# WHAT NEEDS TO BE DONE:
Go through the records below and show every line with the string "Perth".

# RECORDS FOR THIS TASK:
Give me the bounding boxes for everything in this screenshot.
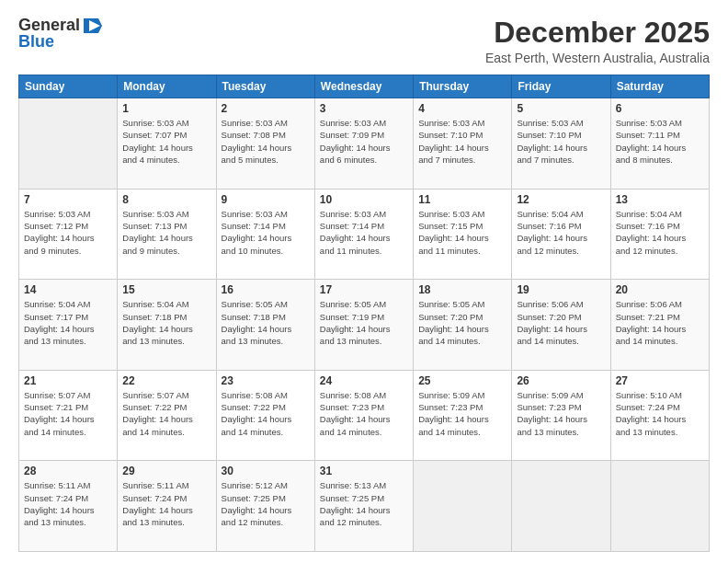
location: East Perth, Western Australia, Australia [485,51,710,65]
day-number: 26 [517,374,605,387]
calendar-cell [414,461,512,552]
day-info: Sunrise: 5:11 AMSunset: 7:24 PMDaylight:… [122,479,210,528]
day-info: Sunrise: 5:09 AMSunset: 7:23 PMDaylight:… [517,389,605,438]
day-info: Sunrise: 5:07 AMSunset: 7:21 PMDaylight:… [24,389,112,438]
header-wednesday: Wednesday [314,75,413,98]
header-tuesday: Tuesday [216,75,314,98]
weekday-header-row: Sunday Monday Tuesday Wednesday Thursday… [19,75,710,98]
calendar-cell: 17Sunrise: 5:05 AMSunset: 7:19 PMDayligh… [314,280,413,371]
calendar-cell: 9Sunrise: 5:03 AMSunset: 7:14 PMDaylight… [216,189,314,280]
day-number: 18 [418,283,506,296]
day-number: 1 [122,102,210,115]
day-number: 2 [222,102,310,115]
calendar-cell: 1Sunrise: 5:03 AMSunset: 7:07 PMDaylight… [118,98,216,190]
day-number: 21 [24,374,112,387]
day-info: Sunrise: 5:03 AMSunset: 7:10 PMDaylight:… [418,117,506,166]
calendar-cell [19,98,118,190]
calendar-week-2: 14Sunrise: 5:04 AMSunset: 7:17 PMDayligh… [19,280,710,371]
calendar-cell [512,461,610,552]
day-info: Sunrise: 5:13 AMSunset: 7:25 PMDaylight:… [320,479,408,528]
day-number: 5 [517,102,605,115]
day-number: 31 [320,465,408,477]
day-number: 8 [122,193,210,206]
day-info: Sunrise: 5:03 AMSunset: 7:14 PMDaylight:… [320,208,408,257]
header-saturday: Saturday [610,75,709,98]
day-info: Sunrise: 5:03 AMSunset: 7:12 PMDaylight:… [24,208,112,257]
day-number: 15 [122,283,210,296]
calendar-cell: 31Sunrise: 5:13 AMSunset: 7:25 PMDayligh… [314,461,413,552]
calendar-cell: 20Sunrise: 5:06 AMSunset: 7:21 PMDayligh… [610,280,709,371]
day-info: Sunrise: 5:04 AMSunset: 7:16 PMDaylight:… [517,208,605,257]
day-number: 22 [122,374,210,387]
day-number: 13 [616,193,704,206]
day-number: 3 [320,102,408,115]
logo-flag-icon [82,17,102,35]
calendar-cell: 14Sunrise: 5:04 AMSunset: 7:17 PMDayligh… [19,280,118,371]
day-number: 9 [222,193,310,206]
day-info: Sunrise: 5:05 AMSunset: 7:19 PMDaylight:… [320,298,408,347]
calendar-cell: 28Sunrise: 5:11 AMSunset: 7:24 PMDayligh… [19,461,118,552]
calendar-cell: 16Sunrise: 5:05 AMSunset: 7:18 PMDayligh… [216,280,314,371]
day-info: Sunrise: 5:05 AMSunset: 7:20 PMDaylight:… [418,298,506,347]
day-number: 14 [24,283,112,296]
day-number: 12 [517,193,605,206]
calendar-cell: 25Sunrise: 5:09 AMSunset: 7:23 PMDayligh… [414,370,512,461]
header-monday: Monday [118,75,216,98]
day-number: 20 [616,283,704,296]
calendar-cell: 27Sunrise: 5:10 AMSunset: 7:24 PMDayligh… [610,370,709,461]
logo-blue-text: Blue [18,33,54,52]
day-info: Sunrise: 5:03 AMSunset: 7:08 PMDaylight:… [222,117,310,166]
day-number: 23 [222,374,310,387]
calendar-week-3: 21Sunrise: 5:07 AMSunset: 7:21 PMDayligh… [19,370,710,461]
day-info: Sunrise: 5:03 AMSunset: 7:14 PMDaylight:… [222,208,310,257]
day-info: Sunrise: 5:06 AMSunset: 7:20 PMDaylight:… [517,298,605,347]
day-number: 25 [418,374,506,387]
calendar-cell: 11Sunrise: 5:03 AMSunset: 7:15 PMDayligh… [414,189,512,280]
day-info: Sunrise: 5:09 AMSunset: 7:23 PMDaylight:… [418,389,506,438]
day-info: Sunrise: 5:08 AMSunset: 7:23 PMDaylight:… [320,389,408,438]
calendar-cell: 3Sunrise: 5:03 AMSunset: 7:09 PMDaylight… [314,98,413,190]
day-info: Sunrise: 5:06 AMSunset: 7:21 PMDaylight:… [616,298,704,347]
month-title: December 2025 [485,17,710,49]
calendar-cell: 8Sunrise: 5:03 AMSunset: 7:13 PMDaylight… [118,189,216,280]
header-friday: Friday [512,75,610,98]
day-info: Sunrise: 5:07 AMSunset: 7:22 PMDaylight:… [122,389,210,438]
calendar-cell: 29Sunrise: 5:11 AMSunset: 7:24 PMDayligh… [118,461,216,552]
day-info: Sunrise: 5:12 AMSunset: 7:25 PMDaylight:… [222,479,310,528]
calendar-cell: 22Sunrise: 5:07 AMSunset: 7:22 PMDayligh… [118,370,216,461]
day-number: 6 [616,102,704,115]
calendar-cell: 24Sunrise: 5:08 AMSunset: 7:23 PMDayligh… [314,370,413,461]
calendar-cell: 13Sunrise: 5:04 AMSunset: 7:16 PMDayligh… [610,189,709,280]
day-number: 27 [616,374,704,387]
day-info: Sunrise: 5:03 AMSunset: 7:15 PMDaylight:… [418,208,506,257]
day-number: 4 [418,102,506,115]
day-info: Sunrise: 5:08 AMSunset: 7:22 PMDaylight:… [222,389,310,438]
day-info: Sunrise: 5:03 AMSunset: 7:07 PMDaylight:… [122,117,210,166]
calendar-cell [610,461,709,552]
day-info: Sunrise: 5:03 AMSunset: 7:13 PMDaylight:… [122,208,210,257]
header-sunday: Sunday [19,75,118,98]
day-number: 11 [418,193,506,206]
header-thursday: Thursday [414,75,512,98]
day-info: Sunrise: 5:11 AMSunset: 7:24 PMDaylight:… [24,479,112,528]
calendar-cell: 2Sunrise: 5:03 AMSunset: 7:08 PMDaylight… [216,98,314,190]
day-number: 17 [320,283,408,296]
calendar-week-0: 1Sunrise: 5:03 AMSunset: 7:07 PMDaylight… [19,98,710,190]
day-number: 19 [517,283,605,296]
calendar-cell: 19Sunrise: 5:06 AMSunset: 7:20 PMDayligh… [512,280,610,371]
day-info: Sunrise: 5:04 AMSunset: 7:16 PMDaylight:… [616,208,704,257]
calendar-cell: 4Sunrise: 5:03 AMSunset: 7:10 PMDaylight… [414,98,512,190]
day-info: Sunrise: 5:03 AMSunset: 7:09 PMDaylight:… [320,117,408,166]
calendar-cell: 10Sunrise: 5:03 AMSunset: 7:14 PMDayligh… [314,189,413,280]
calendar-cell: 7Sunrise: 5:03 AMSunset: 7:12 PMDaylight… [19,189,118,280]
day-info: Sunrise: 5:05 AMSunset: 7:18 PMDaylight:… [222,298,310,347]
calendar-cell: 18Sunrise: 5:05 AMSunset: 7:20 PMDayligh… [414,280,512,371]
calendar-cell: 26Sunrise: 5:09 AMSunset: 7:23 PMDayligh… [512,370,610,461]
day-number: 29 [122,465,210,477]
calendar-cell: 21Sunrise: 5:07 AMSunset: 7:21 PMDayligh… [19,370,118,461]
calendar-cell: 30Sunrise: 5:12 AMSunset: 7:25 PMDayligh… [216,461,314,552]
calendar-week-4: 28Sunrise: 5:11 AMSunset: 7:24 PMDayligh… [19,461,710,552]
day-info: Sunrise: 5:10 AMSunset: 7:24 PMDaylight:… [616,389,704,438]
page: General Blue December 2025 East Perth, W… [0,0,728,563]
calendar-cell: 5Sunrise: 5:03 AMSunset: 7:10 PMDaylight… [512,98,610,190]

...

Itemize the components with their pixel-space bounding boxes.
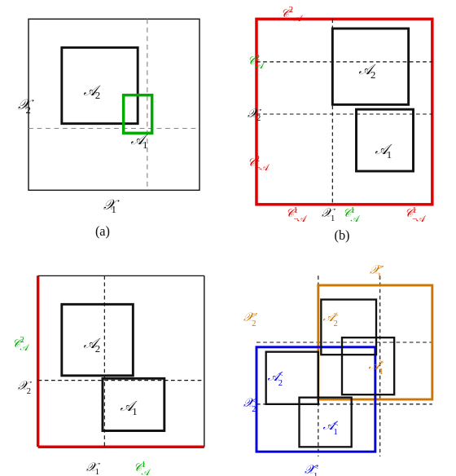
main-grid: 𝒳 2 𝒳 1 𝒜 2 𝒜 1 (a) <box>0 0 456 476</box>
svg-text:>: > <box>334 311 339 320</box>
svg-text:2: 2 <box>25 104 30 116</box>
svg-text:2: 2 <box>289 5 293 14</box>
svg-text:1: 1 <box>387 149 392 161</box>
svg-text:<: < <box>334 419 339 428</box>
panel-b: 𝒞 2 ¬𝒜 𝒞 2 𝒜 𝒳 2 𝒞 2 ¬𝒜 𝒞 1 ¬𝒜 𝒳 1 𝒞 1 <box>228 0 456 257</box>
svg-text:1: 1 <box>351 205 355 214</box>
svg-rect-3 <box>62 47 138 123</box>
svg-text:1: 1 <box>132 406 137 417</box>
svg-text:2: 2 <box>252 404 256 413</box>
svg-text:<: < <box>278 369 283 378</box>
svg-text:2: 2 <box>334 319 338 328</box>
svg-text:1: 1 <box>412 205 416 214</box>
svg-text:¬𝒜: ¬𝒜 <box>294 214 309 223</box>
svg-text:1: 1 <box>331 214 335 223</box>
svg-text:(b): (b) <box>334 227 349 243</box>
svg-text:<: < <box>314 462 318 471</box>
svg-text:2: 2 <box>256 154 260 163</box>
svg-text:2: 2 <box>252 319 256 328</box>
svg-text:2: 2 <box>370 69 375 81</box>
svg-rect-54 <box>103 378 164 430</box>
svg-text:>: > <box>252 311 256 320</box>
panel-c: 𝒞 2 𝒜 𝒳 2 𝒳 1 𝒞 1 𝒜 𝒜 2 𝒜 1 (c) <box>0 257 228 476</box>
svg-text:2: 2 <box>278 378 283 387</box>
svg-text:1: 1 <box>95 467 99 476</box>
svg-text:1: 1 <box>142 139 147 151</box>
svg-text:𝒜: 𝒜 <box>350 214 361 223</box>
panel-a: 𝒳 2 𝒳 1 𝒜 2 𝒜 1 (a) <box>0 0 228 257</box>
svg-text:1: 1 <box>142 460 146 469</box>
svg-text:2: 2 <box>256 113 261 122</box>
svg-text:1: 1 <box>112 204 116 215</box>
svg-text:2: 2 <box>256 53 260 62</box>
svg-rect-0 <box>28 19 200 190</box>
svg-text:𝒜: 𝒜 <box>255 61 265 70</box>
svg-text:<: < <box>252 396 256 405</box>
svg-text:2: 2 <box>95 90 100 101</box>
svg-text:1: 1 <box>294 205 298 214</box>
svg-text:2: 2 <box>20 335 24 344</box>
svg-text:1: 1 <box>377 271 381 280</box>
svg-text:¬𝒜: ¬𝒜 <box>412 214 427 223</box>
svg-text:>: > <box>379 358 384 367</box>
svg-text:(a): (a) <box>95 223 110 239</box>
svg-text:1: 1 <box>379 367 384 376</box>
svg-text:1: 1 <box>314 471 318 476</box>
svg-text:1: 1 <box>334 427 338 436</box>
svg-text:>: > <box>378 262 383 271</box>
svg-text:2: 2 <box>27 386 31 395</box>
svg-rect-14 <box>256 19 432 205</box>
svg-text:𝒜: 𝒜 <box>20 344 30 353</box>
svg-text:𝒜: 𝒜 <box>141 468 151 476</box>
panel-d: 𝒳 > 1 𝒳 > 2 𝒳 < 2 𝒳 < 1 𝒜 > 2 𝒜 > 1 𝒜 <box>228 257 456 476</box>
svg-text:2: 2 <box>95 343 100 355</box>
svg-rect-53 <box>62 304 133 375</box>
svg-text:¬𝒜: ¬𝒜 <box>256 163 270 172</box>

# RESULT:
location: East Perth, Western Australia, Australia [485,51,710,65]
page: General Blue December 2025 East Perth, W… [0,0,728,563]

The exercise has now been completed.